Dugaan Ijazah Palsu Jokowi, Kajian Politik Merah Putih: Solo Sumbu Pendek Bisa Jadi Pemantik Revolusi

- Kamis, 24 April 2025 | 13:40 WIB
Dugaan Ijazah Palsu Jokowi, Kajian Politik Merah Putih: Solo Sumbu Pendek Bisa Jadi Pemantik Revolusi


Isu dugaan ijazah palsu Presiden ke-7 RI, Joko Widodo, kembali menyeruak ke permukaan. Dua gugatan resmi yang menyoal keabsahan ijazah SMA Jokowi kini terdaftar di Pengadilan Negeri (PN) Solo dengan nomor perkara 96/Pdt.G/2025/PN Skt dan 99/Pdt.G/2025/PN Skt. Kedua perkara akan disidangkan terpisah pada Kamis, 24 April 2025 pukul 10.00 WIB.

Dalam dinamika yang kian panas ini, Koordinator Kajian Politik Merah Putih, Sutoyo Abadi, angkat bicara dengan bahasa yang tajam dan penuh makna. Ia menyebut situasi ini sebagai bagian dari anomali politik yang telah lama berlangsung.

“Bahasa politik itu seperti puisi Omi Intan Naomi: ‘Aku gak suka bolamu, karena bolamu gelinding ke mana-mana’. Tapi kali ini, bergabung dengan pemilik modal besar adalah peluang yang tidak boleh disia-siakan,” ujar Sutoyo yang dikutip dari www.suaranasional.com, Kamis (24/4).

Sutoyo mengkritisi bagaimana isu yang sudah mencuat sejak 2016—sejak terbitnya buku Jokowi Undercover karya Bambang Tri—tidak pernah terselesaikan secara terang dan tuntas. “Gugatan demi gugatan selalu mental. Bambang Tri malah dua kali masuk penjara. Tapi bukti-bukti digital dari para ahli forensik IT dan AI makin banyak. Ada sesuatu yang tak selesai di sini,” tegasnya.

Jokowi, yang sebelumnya sempat menyatakan ijazahnya hilang, kini memilih bersikap reaktif setelah didatangi oleh Tim Pembela Ulama dan Aktivis (TPUA). Namun, alih-alih menunjukkan ijazah asli, Jokowi justru mengatakan akan menyerahkan dokumen itu hanya jika diminta langsung oleh pengadilan.

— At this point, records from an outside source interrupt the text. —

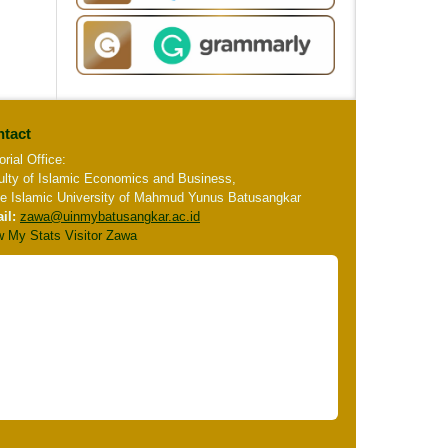
tact
orial Office:
ulty of Islamic Economics and Business,
te Islamic University of Mahmud Yunus Batusangkar
il:
zawa
@uinmybatusangkar.ac.id
w My Stats Visitor Zawa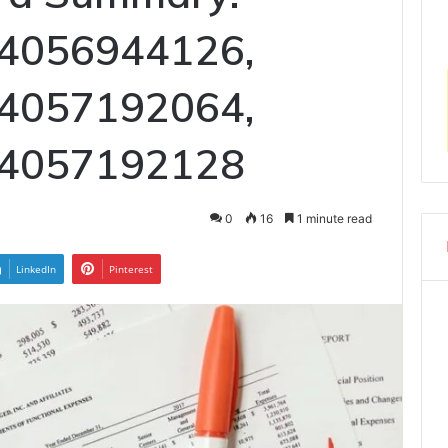
 4056944126,
 4057192064,
 4057192128
0
16
1 minute read
LinkedIn
Pinterest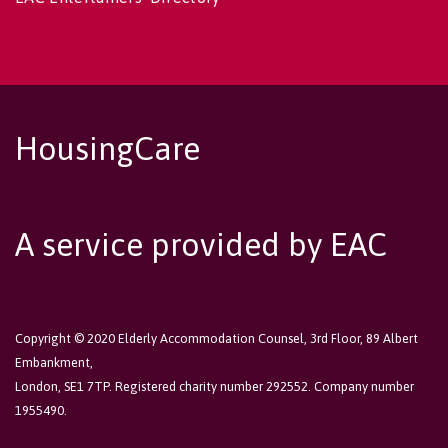
HousingCare
A service provided by EAC
Copyright © 2020 Elderly Accommodation Counsel, 3rd Floor, 89 Albert
Embankment,
London, SE1 7TP. Registered charity number 292552. Company number
1955490.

“Ini aneh. Kalau memang dokumen itu sah, kenapa tidak dibuka saja ke publik? Kenapa harus menunggu proses hukum? Kita sedang bicara soal kredibilitas seorang presiden,” kata Sutoyo.

Jokowi, dalam pernyataannya di Solo pada 16 April lalu, menyebut bahwa tudingan itu adalah fitnah. “Saya mempertimbangkan karena ini sudah jadi fitnah di mana-mana. Akan segera kami putuskan, nanti kuasa hukum yang akan melihat,” ujar Jokowi.

Menurut Sutoyo, proses ini akan menjadi ujian besar bagi sistem hukum Indonesia di bawah kepemimpinan Presiden Prabowo Subianto.

“Kalau pengadilan bisa berjalan normal, maka ini akan menentukan apakah Jokowi akan kondang atau wirang. Ini bukan soal menang atau kalah, tapi soal akuntabilitas kekuasaan. Dan publik akan menilai: apakah Prabowo bisa berdiri netral atau justru terseret melindungi masa lalu politik yang kelam,” jelasnya.

Ia juga mewanti-wanti potensi penyalahgunaan kekuasaan dan kekuatan finansial untuk mengendalikan putusan hukum. “Jangan lupa, Jokowi punya modal besar. Politik gentong babi masih bisa dimainkan. Pengadilan bisa dibeli, hukum bisa dikendalikan. Dan para pengacara akan berlomba-lomba bergabung demi kekuatan uang, bukan demi kebenaran,” ujarnya.

Sutoyo mengakhiri pernyataannya dengan merujuk peran historis kota Solo. “Solo itu punya pori-pori sosial yang halus. Dari kota ini bisa lahir gerakan, bisa juga lahir revolusi. Dan jangan lupa, Solo sudah beberapa kali menjadi pemantik sejarah. Ini bisa jadi salah satunya.”